If you don't have an older, wiser doe, then give the boys time.  Backseat fumbles from teenagers often turn out well.. for rabbits anyway.


----------



## GLENMAR (Sep 29, 2012)

I wish. I got most of these around the same time. The pairs that I am working with are my oldest. None of my rabbits have been bred before. The does are not running away, but not lifting their tails either. They are not used to a lot of handling, so helping does not work. I just we will just keep trying.

Should I put them in there every other day for a while?
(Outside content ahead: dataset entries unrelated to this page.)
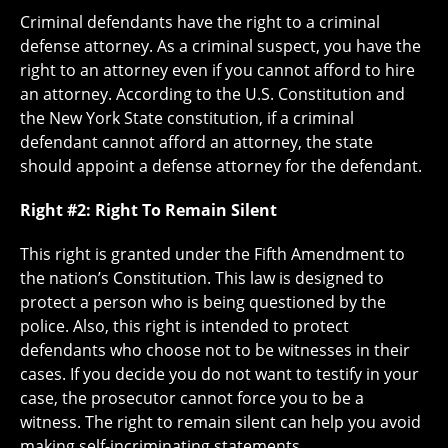
Criminal defendants have the right to a criminal
defense attorney. As a criminal suspect, you have the
right to an attorney even if you cannot afford to hire
an attorney. According to the U.S. Constitution and
the New York State constitution, if a criminal
defendant cannot afford an attorney, the state
should appoint a defense attorney for the defendant.
Right #2: Right To Remain Silent
This right is granted under the Fifth Amendment to
the nation’s Constitution. This law is designed to
protect a person who is being questioned by the
police. Also, this right is intended to protect
defendants who choose not to be witnesses in their
cases. If you decide you do not want to testify in your
case, the prosecutor cannot force you to be a
witness. The right to remain silent can help you avoid
making self-incriminating statements.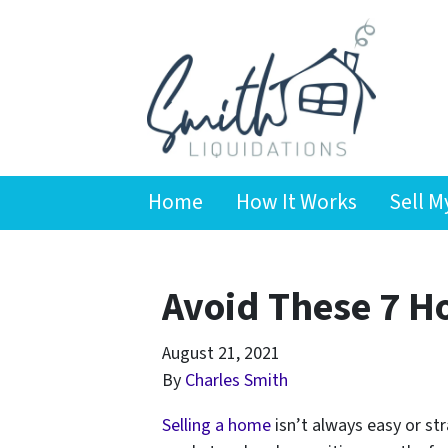
Home
How It Works
Sell M
Avoid These 7 H
August 21, 2021
By
Charles Smith
Selling a home
isn’t always easy or st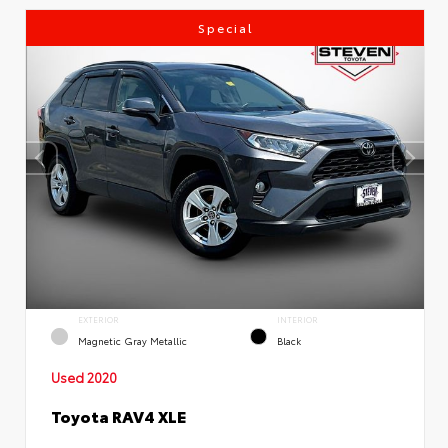
Special
EXTERIOR
INTERIOR
Magnetic Gray Metallic
Black
Used 2020
Toyota RAV4 XLE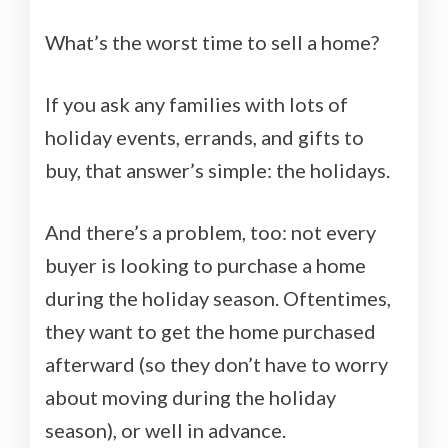
What’s the worst time to sell a home?
If you ask any families with lots of
holiday events, errands, and gifts to
buy, that answer’s simple: the holidays.
And there’s a problem, too: not every
buyer is looking to purchase a home
during the holiday season. Oftentimes,
they want to get the home purchased
afterward (so they don’t have to worry
about moving during the holiday
season), or well in advance.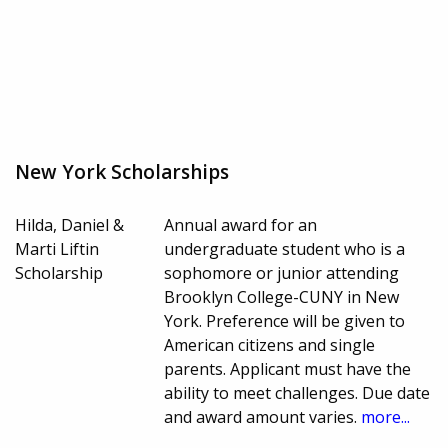
New York Scholarships
Hilda, Daniel &
Annual award for an
Marti Liftin
undergraduate student who is a
Scholarship
sophomore or junior attending
Brooklyn College-CUNY in New
York. Preference will be given to
American citizens and single
parents. Applicant must have the
ability to meet challenges. Due date
and award amount varies.
more...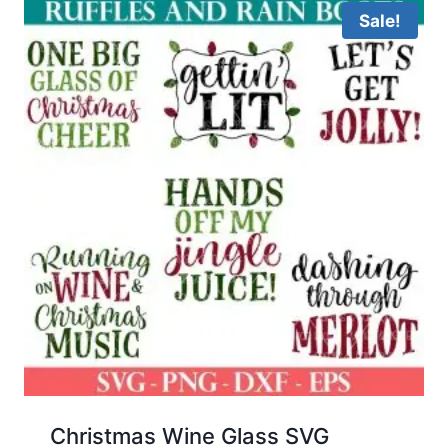
Sale!
Christmas Wine Glass SVG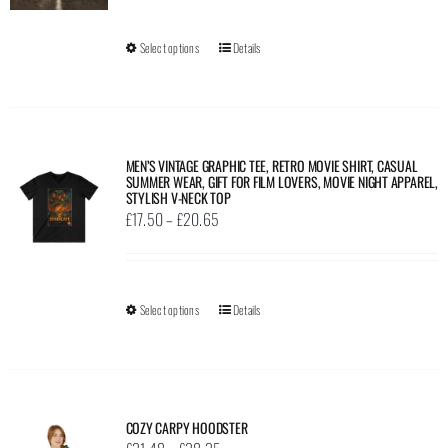
be
chosen
Select options
This
Details
on
product
the
has
product
multiple
page
variants.
MEN’S VINTAGE GRAPHIC TEE, RETRO MOVIE SHIRT, CASUAL
SUMMER WEAR, GIFT FOR FILM LOVERS, MOVIE NIGHT APPAREL,
The
STYLISH V-NECK TOP
options
Price
£
17.50
–
£
20.65
may
range:
be
£17.50
chosen
through
Select options
This
Details
on
£20.65
product
the
has
product
multiple
page
variants.
COZY CARPY HOODSTER
The
Price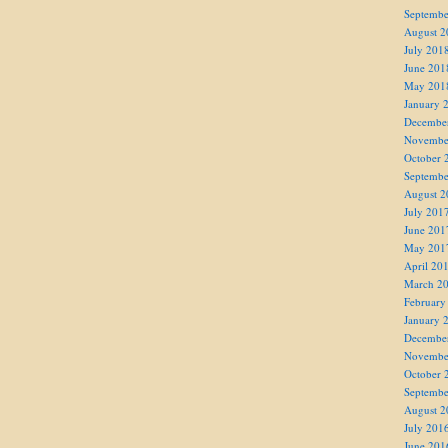
Septembe
August 2
July 201
June 201
May 201
January 
Decembe
Novembe
October 
Septembe
August 2
July 201
June 201
May 201
April 20
March 2
February
January 
Decembe
Novembe
October 
Septembe
August 2
July 201
June 201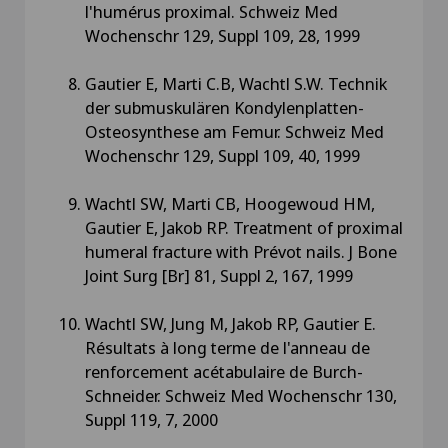
l'humérus proximal. Schweiz Med
Wochenschr 129, Suppl 109, 28, 1999
Gautier E, Marti C.B, Wachtl S.W. Technik
der submuskulären Kondylenplatten-
Osteosynthese am Femur. Schweiz Med
Wochenschr 129, Suppl 109, 40, 1999
Wachtl SW, Marti CB, Hoogewoud HM,
Gautier E, Jakob RP. Treatment of proximal
humeral fracture with Prévot nails. J Bone
Joint Surg [Br] 81, Suppl 2, 167, 1999
Wachtl SW, Jung M, Jakob RP, Gautier E.
Résultats à long terme de l'anneau de
renforcement acétabulaire de Burch-
Schneider. Schweiz Med Wochenschr 130,
Suppl 119, 7, 2000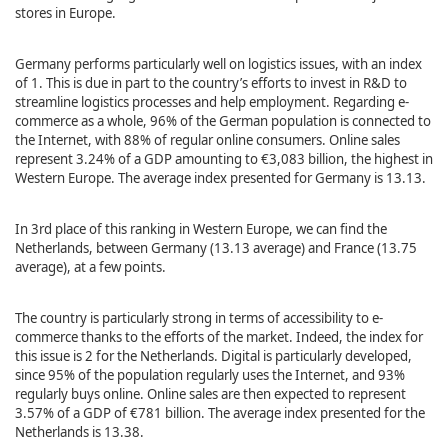
stores in Europe.
Germany performs particularly well on logistics issues, with an index
of 1. This is due in part to the country’s efforts to invest in R&D to
streamline logistics processes and help employment. Regarding e-
commerce as a whole, 96% of the German population is connected to
the Internet, with 88% of regular online consumers. Online sales
represent 3.24% of a GDP amounting to €3,083 billion, the highest in
Western Europe. The average index presented for Germany is 13.13.
In 3rd place of this ranking in Western Europe, we can find the
Netherlands, between Germany (13.13 average) and France (13.75
average), at a few points.
The country is particularly strong in terms of accessibility to e-
commerce thanks to the efforts of the market. Indeed, the index for
this issue is 2 for the Netherlands. Digital is particularly developed,
since 95% of the population regularly uses the Internet, and 93%
regularly buys online. Online sales are then expected to represent
3.57% of a GDP of €781 billion. The average index presented for the
Netherlands is 13.38.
I have been leaving them for about 10-15 minutes and watching.


----------



## animalmom (Sep 30, 2012)

Glenmar;

Risking getting murmurs of discontent here... when I first restart my breeding season each year I'll leave the doe in with the buck for sometimes the whole day... ok not 24 hours, but from 8am to 7pm.  I figure it takes them a while running around each other to settle down and get the idea of what they are suppose to do.  Later on in the breeding season I don't need to do this as the bucks and does have a good grasp of the task and bunnyfall is quick and often.

Some folks don't like the idea of leaving the doe with the buck for a long period of time.  I've not experienced any fighting... I do see some "this is MY corner, THAT is YOUR corner" posturing, but by the end of the day the doe is no longer grabbing the front of the cage doing the Jimmy Cagney "Hey Screw, let me outta here".

I suppose it boils down to knowing your bucks and does.  The younger, inexperienced ones I keep a closer eye on, whereas the older one I don't worry so much about being together.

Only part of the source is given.